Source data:

---*---

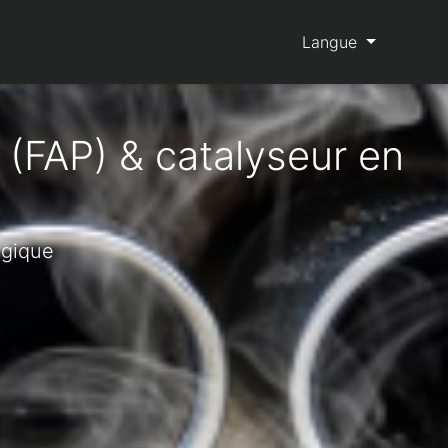
Langue
 (FAP) & catalyseur en
lgique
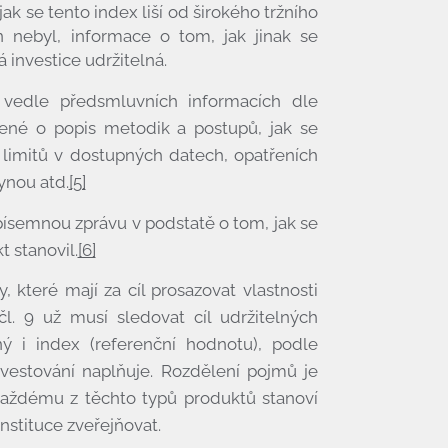
jak se tento index liší od širokého tržního
 nebyl, informace o tom, jak jinak se
ná investice udržitelná.
 vedle předsmluvních informacích dle
ené o popis metodik a postupů, jak se
e, limitů v dostupných datech, opatřeních
lynou atd.
[5]
ísemnou zprávu v podstatě o tom, jak se
t stanovil.
[6]
 které mají za cíl prosazovat vlastnosti
čl. 9 už musí sledovat cíl udržitelných
ný i index (referenční hodnotu), podle
 investování naplňuje. Rozdělení pojmů je
každému z těchto typů produktů stanoví
instituce zveřejňovat.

---*---

Please write out only the lines from the one containing "ené o popis metodik a postupů, jak se" to the end of the records above, exactly, both ends included.

ené o popis metodik a postupů, jak se
e, limitů v dostupných datech, opatřeních
lynou atd.
[5]
ísemnou zprávu v podstatě o tom, jak se
t stanovil.
[6]
 které mají za cíl prosazovat vlastnosti
čl. 9 už musí sledovat cíl udržitelných
ný i index (referenční hodnotu), podle
 investování naplňuje. Rozdělení pojmů je
každému z těchto typů produktů stanoví
instituce zveřejňovat.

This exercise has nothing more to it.